I've encountered a lot of sources claiming that:

Benchmarks estimate runtime, Big O estimates scalability.

They explained the meaning of "scalability" as follows:

Scalability tells you how your algorithm runtime scales. Meaning, how the computation time grows when you increase the input size. For $O\left(n\right)$ you double the size of the input, and you double the computation time. For $O\left(n^2\right)$ you double the size of the input, and you quadruple the computation time and so on.

Meaning, if your algorithm takes $f(n)$ steps in the worst case and $f \in O\left(n^2\right)$, then the ratio $\frac{f(2n)}{f(n)}$ is equal to $4$ for large enough values of $n$ (you double the input size, and you quadruple the computation time).

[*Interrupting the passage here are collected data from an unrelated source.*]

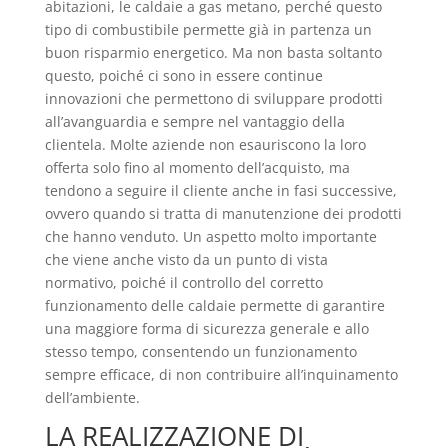
abitazioni, le caldaie a gas metano, perché questo
tipo di combustibile permette già in partenza un
buon risparmio energetico. Ma non basta soltanto
questo, poiché ci sono in essere continue
innovazioni che permettono di sviluppare prodotti
all’avanguardia e sempre nel vantaggio della
clientela. Molte aziende non esauriscono la loro
offerta solo fino al momento dell’acquisto, ma
tendono a seguire il cliente anche in fasi successive,
ovvero quando si tratta di manutenzione dei prodotti
che hanno venduto. Un aspetto molto importante
che viene anche visto da un punto di vista
normativo, poiché il controllo del corretto
funzionamento delle caldaie permette di garantire
una maggiore forma di sicurezza generale e allo
stesso tempo, consentendo un funzionamento
sempre efficace, di non contribuire all’inquinamento
dell’ambiente.
LA REALIZZAZIONE DI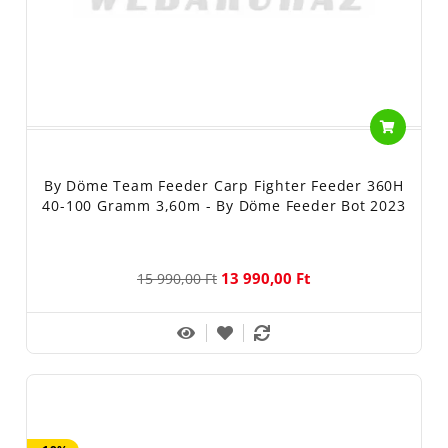
By Döme Team Feeder Carp Fighter Feeder 360H
40-100 Gramm 3,60m - By Döme Feeder Bot 2023
13 990,00 Ft
15 990,00 Ft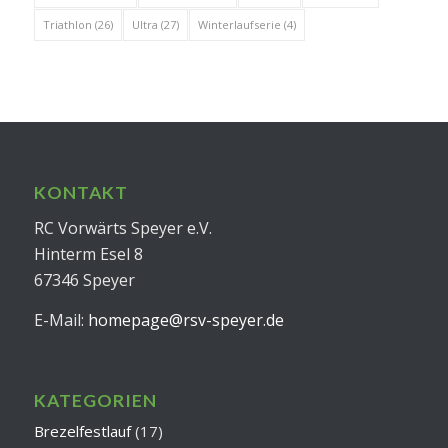
Triathlon
(26)
Ultra
(27)
Winterlaufserie
(4)
KONTAKT
RC Vorwärts Speyer e.V.
Hinterm Esel 8
67346 Speyer
E-Mail:
homepage@rsv-speyer.de
KATEGORIEN
Brezelfestlauf
(17)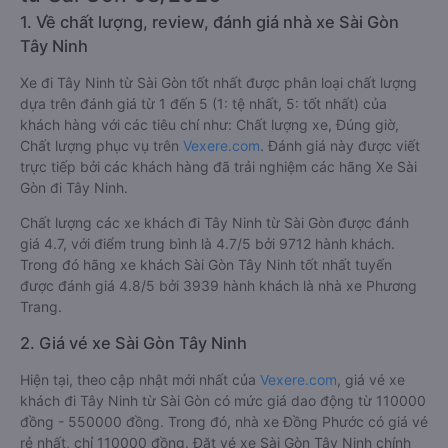
1. Về chất lượng, review, đánh giá nhà xe Sài Gòn
Tây Ninh
Xe đi Tây Ninh từ Sài Gòn tốt nhất được phân loại chất lượng
dựa trên đánh giá từ 1 đến 5 (1: tệ nhất, 5: tốt nhất) của
khách hàng với các tiêu chí như: Chất lượng xe, Đúng giờ,
Chất lượng phục vụ trên
Vexere.com
. Đánh giá này được viết
trực tiếp bởi các khách hàng đã trải nghiệm các hãng Xe Sài
Gòn đi Tây Ninh.
Chất lượng các xe khách đi Tây Ninh từ Sài Gòn được đánh
giá 4.7, với điểm trung bình là 4.7/5 bởi 9712 hành khách.
Trong đó hãng xe khách Sài Gòn Tây Ninh tốt nhất tuyến
được đánh giá 4.8/5 bởi 3939 hành khách là nhà xe Phương
Trang.
2. Giá vé xe Sài Gòn Tây Ninh
Hiện tại, theo cập nhật mới nhất của
Vexere.com
, giá vé xe
khách đi Tây Ninh từ Sài Gòn có mức giá dao động từ 110000
đồng - 550000 đồng. Trong đó, nhà xe Đồng Phước có giá vé
rẻ nhất, chỉ 110000 đồng. Đặt vé xe Sài Gòn Tây Ninh chính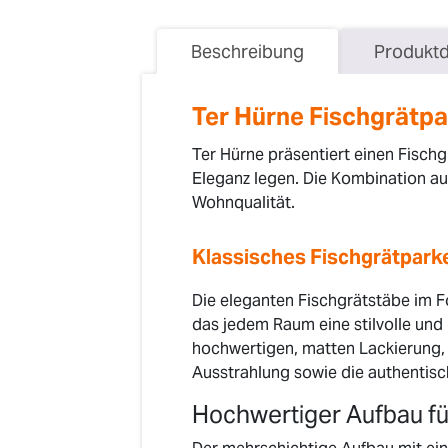
Beschreibung
Produktd
Ter Hürne Fischgrätpar
Ter Hürne präsentiert einen Fischg
Eleganz legen. Die Kombination a
Wohnqualität.
Klassisches Fischgrätparke
Die eleganten Fischgrätstäbe im F
das jedem Raum eine stilvolle und 
hochwertigen, matten Lackierung, d
Ausstrahlung sowie die authentisc
Hochwertiger Aufbau für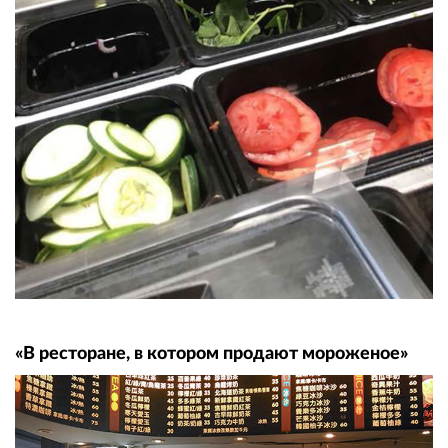
«В ресторане, в котором продают мороженое»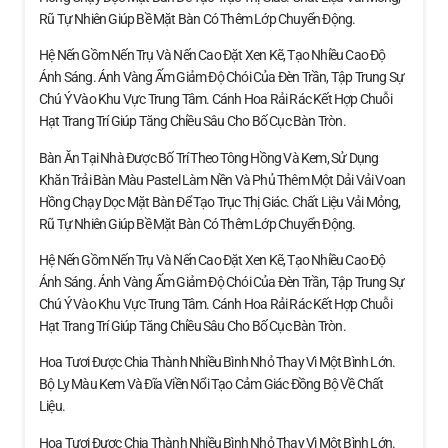
Rũ Tự Nhiên Giúp Bề Mặt Bàn Có Thêm Lớp Chuyển Động.
Hệ Nến Gồm Nến Trụ Và Nến Cao Đặt Xen Kẽ, Tạo Nhiều Cao Độ
Ánh Sáng. Ánh Vàng Ấm Giảm Độ Chói Của Đèn Trần, Tập Trung Sự
Chú Ý Vào Khu Vực Trung Tâm. Cánh Hoa Rải Rác Kết Hợp Chuỗi
Hạt Trang Trí Giúp Tăng Chiều Sâu Cho Bố Cục Bàn Tròn.
Bàn Ăn Tại Nhà Được Bố Trí Theo Tông Hồng Và Kem, Sử Dụng
Khăn Trải Bàn Màu Pastel Làm Nền Và Phủ Thêm Một Dải Vải Voan
Hồng Chạy Dọc Mặt Bàn Để Tạo Trục Thị Giác. Chất Liệu Vải Mỏng,
Rũ Tự Nhiên Giúp Bề Mặt Bàn Có Thêm Lớp Chuyển Động.
Hệ Nến Gồm Nến Trụ Và Nến Cao Đặt Xen Kẽ, Tạo Nhiều Cao Độ
Ánh Sáng. Ánh Vàng Ấm Giảm Độ Chói Của Đèn Trần, Tập Trung Sự
Chú Ý Vào Khu Vực Trung Tâm. Cánh Hoa Rải Rác Kết Hợp Chuỗi
Hạt Trang Trí Giúp Tăng Chiều Sâu Cho Bố Cục Bàn Tròn.
Hoa Tươi Được Chia Thành Nhiều Bình Nhỏ Thay Vì Một Bình Lớn.
Bộ Ly Màu Kem Và Đĩa Viền Nổi Tạo Cảm Giác Đồng Bộ Về Chất
Liệu.
Hoa Tươi Được Chia Thành Nhiều Bình Nhỏ Thay Vì Một Bình Lớn.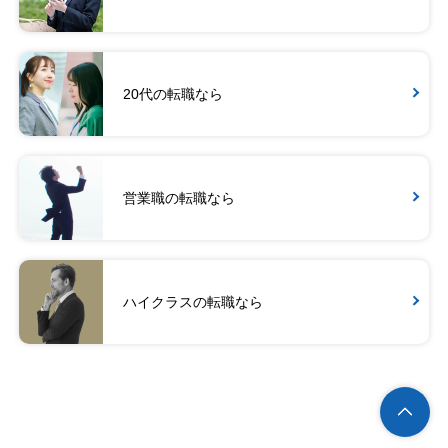
20代の転職なら
営業職の転職なら
ハイクラスの転職なら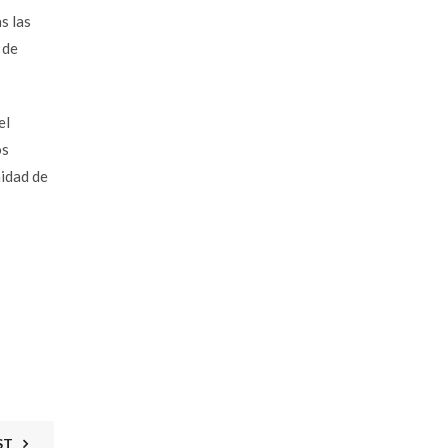
s las
 de
el
os
nidad de
ST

And it made so much sense. But recently I've been shown a counterexample proving that the above statement is just wrong. Consider the function $f\left(n\right) = n^2\left(\cos (n) + 2\right)$. We can see that $f \in O\left(n^2\right)$. Moreover, for those of you who want to notice that by $O\left(n^2\right)$ people usually mean $\Theta\left(n^2\right)$ we can easily observe that $f \in \Theta\left(n^2\right)$ as well:

But $f$ doesn't scale like $n^2$ in the sense that we can't claim that $\frac{f(2n)}{f(n)}$ is equal to $4$ (even approximately) for any (even large) values of n. I mean if we know that $f \in O\left(n^2\right)$ and if we double its input size, we can't just quadruple the computation time, because it's wrong.

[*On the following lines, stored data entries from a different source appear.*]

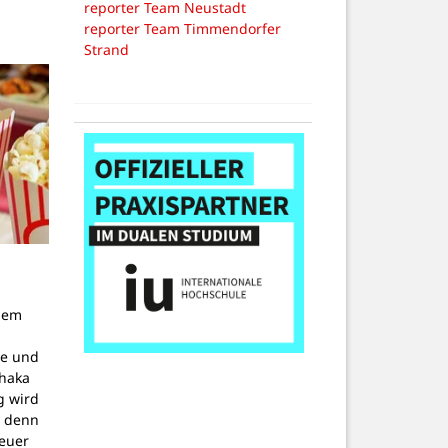
reporter Team Neustadt
reporter Team Timmendorfer
Strand
dem
g
pe und
thaka
g wird
, denn
teuer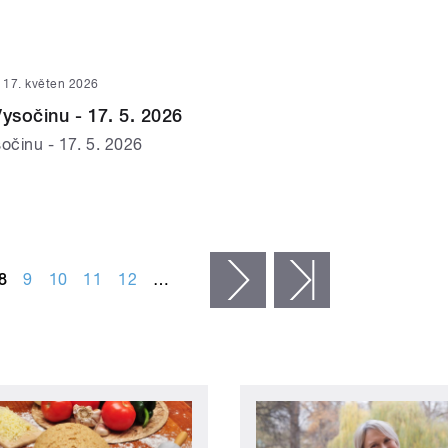
17. květen 2026
Vysočinu - 17. 5. 2026
očinu - 17. 5. 2026
8
9
10
11
12
…
následující ›
poslední »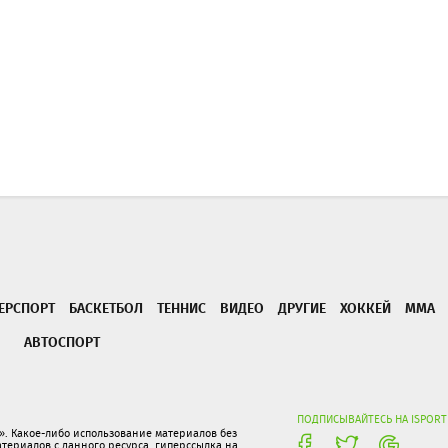
ЕРСПОРТ
БАСКЕТБОЛ
ТЕННИС
ВИДЕО
ДРУГИЕ
ХОККЕЙ
ММА
АВТОСПОРТ
ПОДПИСЫВАЙТЕСЬ НА ISPORT
. Какое-либо использование материалов без
ериалов с данного ресурса, гиперссылка на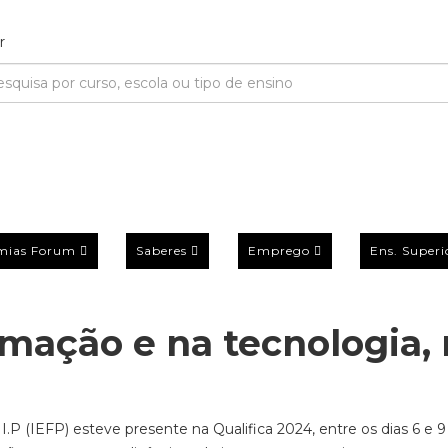
mias Forum
Saberes
Emprego
Ens. Superi
rmação e na tecnologia,
.P (IEFP) esteve presente na Qualifica 2024, entre os dias 6 e 9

I made a plot of $\frac{f(2n)}{f(n)}$ for you to visualise it:

It doesn't look like this ratio is tending towards 4.

So, my questions are:

1. Why do people explain the meaning of "scalability" like that? Is there a reason for that or are they technically wrong?

2. What does this word "scalability" mean, then? What exactly does Big O estimate, then (if not "scalability")?

In general, I'm looking for pure mathematical explanation of that. But don't make it too difficult, please: I'm still learning a single variable calculus. Thank you all in advance!

Answer 1

The Landau symbols do not care about the exact behaviour of functions. $f\in O(g)$ means that for large $x$ we have $f$ scales at most so bad as $g$ in the sense that $f$ is bounded by a multiple of $g$.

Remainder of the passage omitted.